Sod it.
Despite the cocktail of potent drugs prescribed by incompetent doc (cannot complain cos FOC), I am still wide awake with this floaty buzz, and I am having this crazy idea to attempt a 2.4km run at this time in the morning (0439). But no, thankyouverymuch, sorry to disappoint, I don’t intend to collapse and drop dead and die with some kind of heart failure or breathing difficulty (flu you know, don’t play play!), so I shall behave myself and stick my arse right before the monitor and rattling on gibberish like I am doing now simply because I am groggy yet my brain refuses to rest.
Gee, did I just cram everything above into one, solid paragraph?
As I was saying, since I am utterly sober, I might as well go on and write about my wonderfantabulousickly Christmas. Nothing special, but just something in me clicked and the stars aligned themselves with the flow of “qi” coincide with the planet of Pluto or something like that, which kinda made me appreciate the simpler stuff and gestures. And when confronted with things head on, eh, I realise things don’t really matter that much anymore.
And I could breathe freely, somewhat. Because I kinda know where my priority lies and sod what others may say or think.
Bring it on baybeh, I say.
Though somewhat I am worried how long this little pleasant bubble will be burst by the hormones, but it had lasted long enough for me to be quite pleased with the little milestone.
It gotta do with no one, but probably myself.
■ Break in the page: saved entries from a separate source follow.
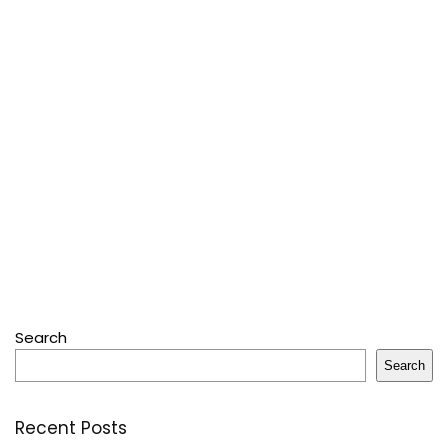
Search
Search
Recent Posts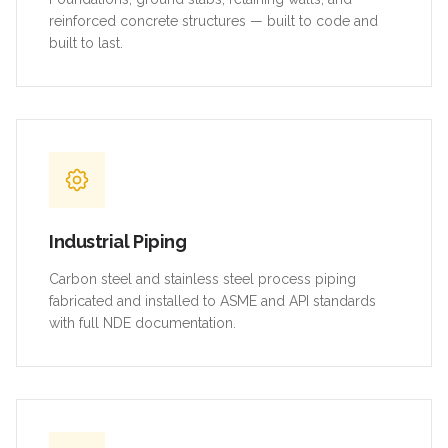
reinforced concrete structures — built to code and
built to last.
Industrial Piping
Carbon steel and stainless steel process piping
fabricated and installed to ASME and API standards
with full NDE documentation.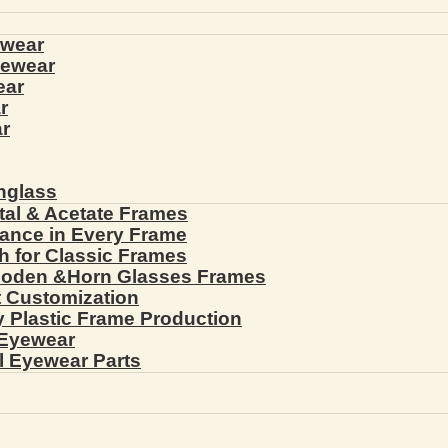
ewear
yewear
ear
r
r
nglass
tal & Acetate Frames
gance in Every Frame
th for Classic Frames
ooden &Horn Glasses Frames
ht Customization
cy Plastic Frame Production
 Eyewear
l Eyewear Parts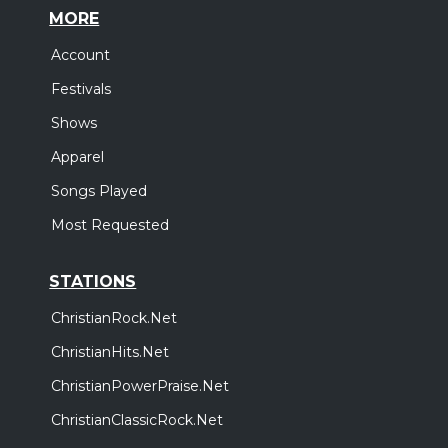
MORE
Account
Festivals
Shows
Apparel
Songs Played
Most Requested
STATIONS
ChristianRock.Net
ChristianHits.Net
ChristianPowerPraise.Net
ChristianClassicRock.Net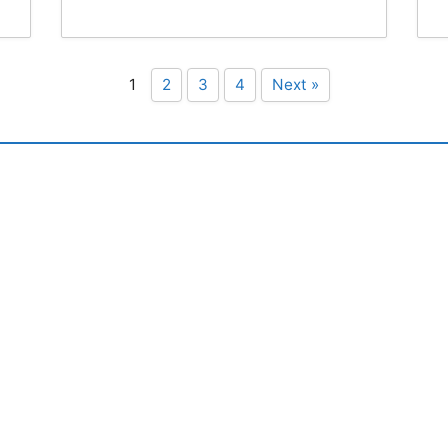
1
2
3
4
Next »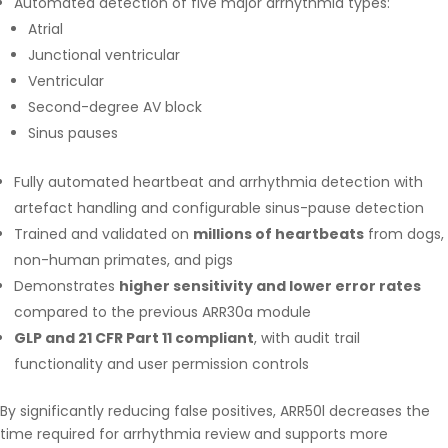
Automated detection of five major arrhythmia types:
Atrial
Junctional ventricular
Ventricular
Second-degree AV block
Sinus pauses
Fully automated heartbeat and arrhythmia detection with
artefact handling and configurable sinus-pause detection
Trained and validated on
millions of heartbeats
from dogs,
non-human primates, and pigs
Demonstrates
higher sensitivity and lower error rates
compared to the previous ARR30a module
GLP and 21 CFR Part 11 compliant
, with audit trail
functionality and user permission controls
By significantly reducing false positives, ARR50l decreases the
time required for arrhythmia review and supports more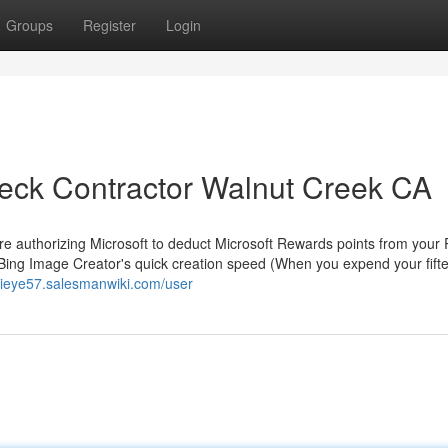
Groups
Register
Login
Deck Contractor Walnut Creek CA
 are authorizing Microsoft to deduct Microsoft Rewards points from you
g Bing Image Creator's quick creation speed (When you expend your fift
rrieye57.salesmanwiki.com/user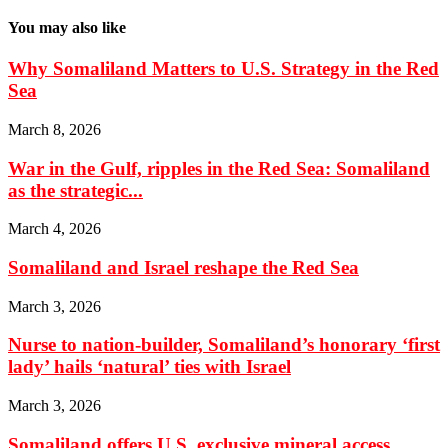
You may also like
Why Somaliland Matters to U.S. Strategy in the Red
Sea
March 8, 2026
War in the Gulf, ripples in the Red Sea: Somaliland
as the strategic...
March 4, 2026
Somaliland and Israel reshape the Red Sea
March 3, 2026
Nurse to nation-builder, Somaliland’s honorary ‘first
lady’ hails ‘natural’ ties with Israel
March 3, 2026
Somaliland offers U.S. exclusive mineral access,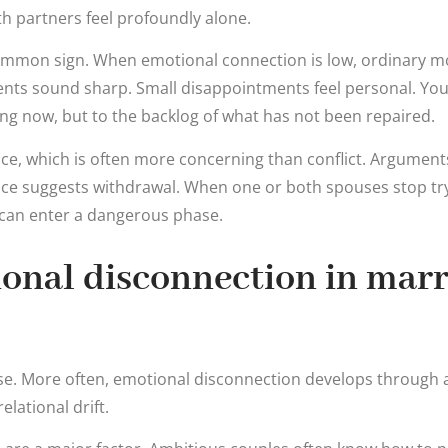
h partners feel profoundly alone.
r common sign. When emotional connection is low, ordinary
ents sound sharp. Small disappointments feel personal. You
ng now, but to the backlog of what has not been repaired.
nce, which is often more concerning than conflict. Argument
ce suggests withdrawal. When one or both spouses stop tryi
 can enter a dangerous phase.
onal disconnection in marr
use. More often, emotional disconnection develops through 
elational drift.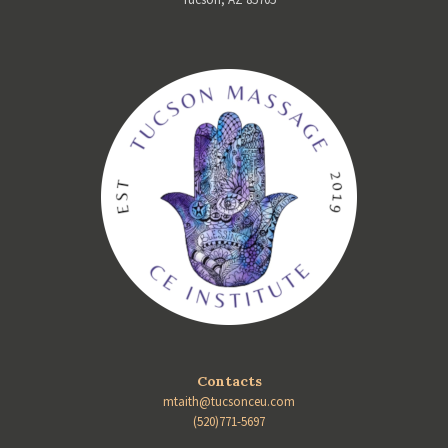
Contacts
mtaith@tucsonceu.com
(520)771-5697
I have met some people I haven’t met though I could have met long time ago, and somehow, that brought the changes, with tiny steps out of the comfort zone.
Okay, that’s the airy head speaking. Ignore me, like totally.
So!
Like I said, Christmas came and went, and perhaps with little expectations, the joy goes a long way with Minibean injecting plenty of life.
I prayed a lot for this Christmas, besides the fact that I pray my bank account will magically replenish itself, I kinda prayed quite a bit for release, for giving, my mum even, and my family. Even for people who don’t matter anymore, and the other who still do matter. For the people who have had it tough in 2009. I even prayed it would be a breeze for me to get through dreadful gatherings or my difficult mum, and somehow really surprising lor! Instead of being defensive and cold, I actually could find myself soften and enjoyed this festive season and was thinking of ways to keep my mum happy.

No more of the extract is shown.